Юмелия долго таращилась на Шалорис, а потом скрестила руки и приподняла губу в усмешке:

– И это все, что ты можешь?

Шалорис повернулась к сестре спиной и пошла. Ей хотелось спать и не просыпаться.

Глава 25

Шалорис с оставшимися атлантами направилась на север, в прибрежный город Хирион. Там им дали приют и пищу. Прошло шесть лет, и за это время Шалорис более-менее удалось наладить жизнь своего народа.

Нестор попросил разрешения собрать флот и взять Океанос силой, и она без колебаний согласилась. У Шалорис не было города, в котором она могла править, но, как дочь великого царя Бозена, последнего повелителя Атлантиды, она обладала некоторым влиянием. А еще у нее была магия, которая с годами набирала силу. Шалорис превратилась в женщину, которую уважали и даже боялись. Дни и ночи она проводила, призывая поддержать Нестора и заключая от его лица разные сделки. Это занятие должно было растянуться на годы, но чего у них и имелось в достатке, так это времени. Они были последними в своем роде, последними на земле атлантами. Почти весь их народ погубила одна сирена, а другая отказала им в помощи; поэтому Шалорис не видела ничего зазорного в том, чтобы отобрать дом у этих вероломных и жестоких созданий.

Нестор рассказывал о залежах орихалка и давал в них доли богатым гражданам Хириона и его окрестностей в качестве платы за поддержку в предстоящем походе.

Каждый год Шалорис совершала паломничество на корабле вдоль береговой линии к родным местам. С собой она брала Эпизона. Она ходила на могилу, где лежал прах ее матери, и плакала от возвращавшейся боли. Она скорбела по отцу, по своему народу, по своему городу, и это не давало угаснуть ее ярости и горю.

Никто не возвращался с ней в Атлантиду, кроме верного Эпизона и двух атлантских стражей. Похоже, желание вновь оказаться на руинах никого не посещало, и Шалорис не могла винить соотечественников за это. Но, как царица, она чувствовала некоторую ответственность за сохранение памяти о павших.

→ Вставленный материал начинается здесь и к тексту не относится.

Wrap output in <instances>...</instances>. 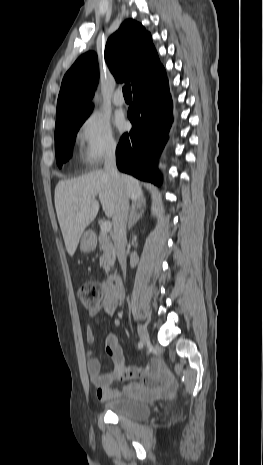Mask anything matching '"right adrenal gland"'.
<instances>
[{"mask_svg": "<svg viewBox=\"0 0 263 465\" xmlns=\"http://www.w3.org/2000/svg\"><path fill=\"white\" fill-rule=\"evenodd\" d=\"M145 205L140 202H132L128 219V230L134 226L144 215Z\"/></svg>", "mask_w": 263, "mask_h": 465, "instance_id": "1", "label": "right adrenal gland"}]
</instances>
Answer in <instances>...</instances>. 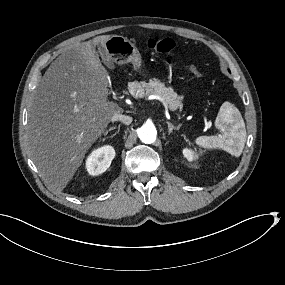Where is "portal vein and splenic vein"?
I'll use <instances>...</instances> for the list:
<instances>
[{
  "label": "portal vein and splenic vein",
  "instance_id": "18ae733b",
  "mask_svg": "<svg viewBox=\"0 0 285 285\" xmlns=\"http://www.w3.org/2000/svg\"><path fill=\"white\" fill-rule=\"evenodd\" d=\"M150 97H152L151 99H157V100H162V96L158 93V94H154V95H151Z\"/></svg>",
  "mask_w": 285,
  "mask_h": 285
}]
</instances>
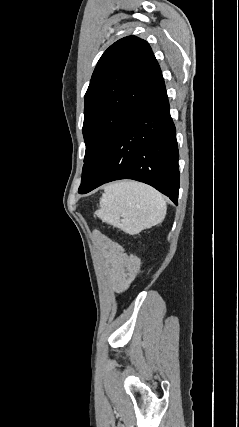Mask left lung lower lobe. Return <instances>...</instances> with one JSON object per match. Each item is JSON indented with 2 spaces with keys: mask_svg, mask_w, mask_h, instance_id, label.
Returning <instances> with one entry per match:
<instances>
[{
  "mask_svg": "<svg viewBox=\"0 0 239 427\" xmlns=\"http://www.w3.org/2000/svg\"><path fill=\"white\" fill-rule=\"evenodd\" d=\"M178 158L176 129L163 84L117 132L91 182L79 193L114 180L133 179L153 186L177 205Z\"/></svg>",
  "mask_w": 239,
  "mask_h": 427,
  "instance_id": "left-lung-lower-lobe-1",
  "label": "left lung lower lobe"
}]
</instances>
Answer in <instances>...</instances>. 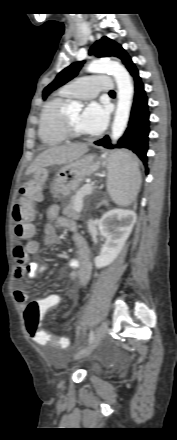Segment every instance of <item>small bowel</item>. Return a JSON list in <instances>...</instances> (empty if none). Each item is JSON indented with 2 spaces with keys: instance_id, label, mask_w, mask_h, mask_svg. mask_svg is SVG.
Returning a JSON list of instances; mask_svg holds the SVG:
<instances>
[{
  "instance_id": "small-bowel-1",
  "label": "small bowel",
  "mask_w": 177,
  "mask_h": 440,
  "mask_svg": "<svg viewBox=\"0 0 177 440\" xmlns=\"http://www.w3.org/2000/svg\"><path fill=\"white\" fill-rule=\"evenodd\" d=\"M45 217L49 221H56L57 225L63 228L74 230L76 228L75 222L64 217H59V207L57 205H50L45 211ZM34 231V229H33ZM42 244L44 246H52L59 244L61 241L60 236L56 232V228L51 223H45L42 226ZM74 243L77 248V259L69 261V266L72 270L68 274V278L71 282L78 284L79 286H85L91 275V262L90 251L85 239L81 235H74ZM30 252L36 251V245L31 244ZM19 249L15 247L14 258L17 263L15 271V277L20 280L24 277H36L48 271V266L45 264H38L36 262H27V256L21 257L18 255ZM75 293V290L72 291ZM14 298L16 302L23 308L26 307L28 295L23 289H16L14 291ZM44 298H62L61 295L51 294ZM51 347V346H48Z\"/></svg>"
}]
</instances>
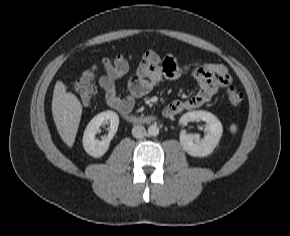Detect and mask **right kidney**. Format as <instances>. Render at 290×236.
I'll return each instance as SVG.
<instances>
[{
	"label": "right kidney",
	"instance_id": "obj_1",
	"mask_svg": "<svg viewBox=\"0 0 290 236\" xmlns=\"http://www.w3.org/2000/svg\"><path fill=\"white\" fill-rule=\"evenodd\" d=\"M105 123H110V128L107 136H104L101 141L95 138V135L100 131V126ZM119 125V117L114 111L108 110L96 115L87 125L83 135V147L85 151L92 157L99 158L103 156L109 149L110 142L117 132Z\"/></svg>",
	"mask_w": 290,
	"mask_h": 236
}]
</instances>
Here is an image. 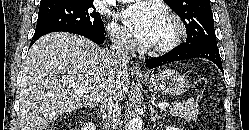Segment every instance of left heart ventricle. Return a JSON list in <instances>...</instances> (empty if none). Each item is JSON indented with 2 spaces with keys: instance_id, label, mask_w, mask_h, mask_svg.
<instances>
[{
  "instance_id": "left-heart-ventricle-1",
  "label": "left heart ventricle",
  "mask_w": 249,
  "mask_h": 130,
  "mask_svg": "<svg viewBox=\"0 0 249 130\" xmlns=\"http://www.w3.org/2000/svg\"><path fill=\"white\" fill-rule=\"evenodd\" d=\"M174 34V27L173 25L168 22L166 19H164L158 35H157V39L155 41V43L153 44V46L159 45L165 41H167L168 39H170Z\"/></svg>"
}]
</instances>
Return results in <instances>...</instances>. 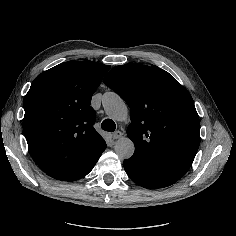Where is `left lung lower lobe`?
I'll use <instances>...</instances> for the list:
<instances>
[{"instance_id": "obj_1", "label": "left lung lower lobe", "mask_w": 236, "mask_h": 236, "mask_svg": "<svg viewBox=\"0 0 236 236\" xmlns=\"http://www.w3.org/2000/svg\"><path fill=\"white\" fill-rule=\"evenodd\" d=\"M123 165L127 175L136 184L144 188H163L179 180L161 168L135 155L124 160Z\"/></svg>"}]
</instances>
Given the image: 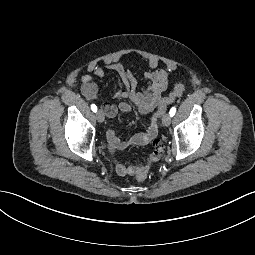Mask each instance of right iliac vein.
<instances>
[{
  "instance_id": "1",
  "label": "right iliac vein",
  "mask_w": 255,
  "mask_h": 255,
  "mask_svg": "<svg viewBox=\"0 0 255 255\" xmlns=\"http://www.w3.org/2000/svg\"><path fill=\"white\" fill-rule=\"evenodd\" d=\"M96 118H97L99 123H102L105 119L104 113L101 110H98L96 112Z\"/></svg>"
}]
</instances>
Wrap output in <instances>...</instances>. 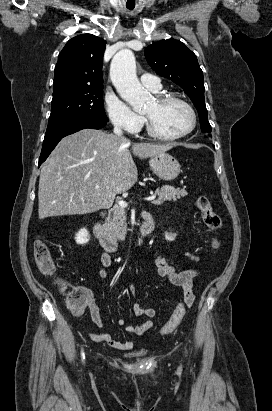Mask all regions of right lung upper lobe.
Returning a JSON list of instances; mask_svg holds the SVG:
<instances>
[{
  "instance_id": "1",
  "label": "right lung upper lobe",
  "mask_w": 272,
  "mask_h": 411,
  "mask_svg": "<svg viewBox=\"0 0 272 411\" xmlns=\"http://www.w3.org/2000/svg\"><path fill=\"white\" fill-rule=\"evenodd\" d=\"M106 41L92 34L70 39L59 54L53 93L79 87L101 86Z\"/></svg>"
}]
</instances>
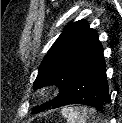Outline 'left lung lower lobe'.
<instances>
[{"label":"left lung lower lobe","instance_id":"1","mask_svg":"<svg viewBox=\"0 0 122 123\" xmlns=\"http://www.w3.org/2000/svg\"><path fill=\"white\" fill-rule=\"evenodd\" d=\"M110 100L103 50L94 56L74 77L52 109L83 104L101 109Z\"/></svg>","mask_w":122,"mask_h":123}]
</instances>
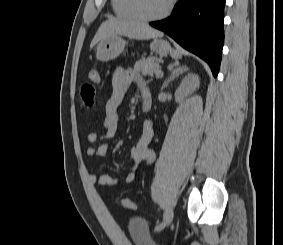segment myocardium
Segmentation results:
<instances>
[{
  "instance_id": "1",
  "label": "myocardium",
  "mask_w": 283,
  "mask_h": 245,
  "mask_svg": "<svg viewBox=\"0 0 283 245\" xmlns=\"http://www.w3.org/2000/svg\"><path fill=\"white\" fill-rule=\"evenodd\" d=\"M175 1L176 0H169L165 9L161 13L157 15H153V16L145 15L141 11L139 7V0H129V5H130L131 11L133 12V14L135 15L137 19L145 21V22H153V21H158V20H161L167 17L170 14L175 4Z\"/></svg>"
}]
</instances>
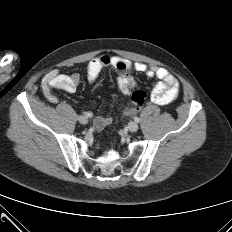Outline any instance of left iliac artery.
Wrapping results in <instances>:
<instances>
[{
	"label": "left iliac artery",
	"mask_w": 232,
	"mask_h": 232,
	"mask_svg": "<svg viewBox=\"0 0 232 232\" xmlns=\"http://www.w3.org/2000/svg\"><path fill=\"white\" fill-rule=\"evenodd\" d=\"M134 120H135V122H137V123L140 122V119H139L138 117H135Z\"/></svg>",
	"instance_id": "44dca946"
}]
</instances>
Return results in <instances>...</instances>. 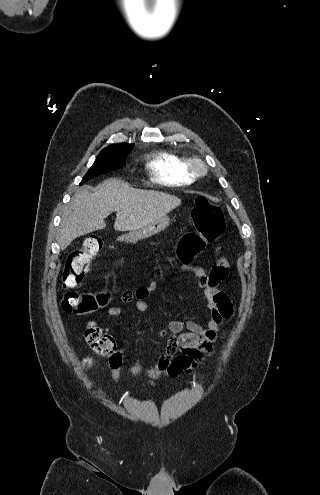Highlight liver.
<instances>
[{
  "mask_svg": "<svg viewBox=\"0 0 320 495\" xmlns=\"http://www.w3.org/2000/svg\"><path fill=\"white\" fill-rule=\"evenodd\" d=\"M180 204L181 199L174 195L134 189L115 178L105 180L93 191L84 186L62 215L60 247L64 250L77 237L104 229L105 218L114 211V229L131 231L156 221Z\"/></svg>",
  "mask_w": 320,
  "mask_h": 495,
  "instance_id": "obj_1",
  "label": "liver"
}]
</instances>
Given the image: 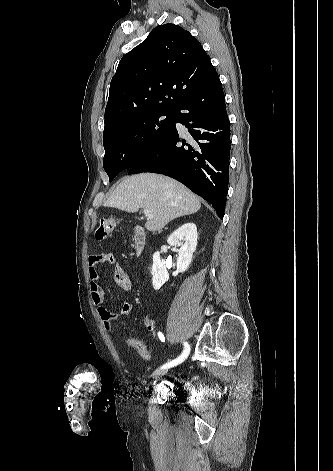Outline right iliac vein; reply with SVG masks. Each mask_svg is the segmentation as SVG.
<instances>
[{
  "instance_id": "63e3f726",
  "label": "right iliac vein",
  "mask_w": 333,
  "mask_h": 471,
  "mask_svg": "<svg viewBox=\"0 0 333 471\" xmlns=\"http://www.w3.org/2000/svg\"><path fill=\"white\" fill-rule=\"evenodd\" d=\"M168 371V368H159L153 373V378L158 379L165 375Z\"/></svg>"
}]
</instances>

В этот раз она посетила храм у водопадов и принесла дары из цветов и фруктов, хотя чувствовала, что боги покинули это заброшенное место. Минуло всего шесть лет, а и этот храм начал стареть и разрушаться. Сорняки и виноградные лозы опутали его, покрыли своей зеленью. На каменном полу поблескивали непросыхающие лужицы, а фонтаны заросли пушистым мхом.

В компании одного только Эпизона Шалорис направилась к могилам. Ей казалось, что с каждым годом руины все глубже уходят в засоленную землю, на которой мало что росло. Она опустилась на колени у края пустоши, образовавшейся на когда-то пышных низинных лугах, простиравшихся на многие мили за пределами Атлантиды. Перед ней по земле тянулся не более чем рубец, под которым были похоронены все мертвые; здания прекрасной архитектуры Атлантиды были разрушены, разбиты и лежали теперь под землей.

Она должна была умереть – говорила себе Шалорис – вместе с отцом и матерью. Но потом вспоминала о Несторе и семенах надежды, которые он посеял в ее сердце: однажды Атлантида снова поднимется. Они создадут новый дом на костях тех, кто отнял у них прежний.

Шалорис наняла писца, и тот записал ее версию событий, по которой художнику надлежало создать по этому сюжету прекрасную мозаику. Работа только началась, но Шалорис планировала, что придет день, и эта история будет впечатана в стены самого Океаноса.

– Сестра.

Слово прозвучало так тихо, словно прошелестел ветер. Шалорис очнулась от своих раздумий, ее глаза открылись, но она никого не увидела. Ей пригрезилось. Она снова закрыла глаза и вернулась к своим планам насчет Океаноса, который обязательно будет принадлежать ее народу, принадлежать ей.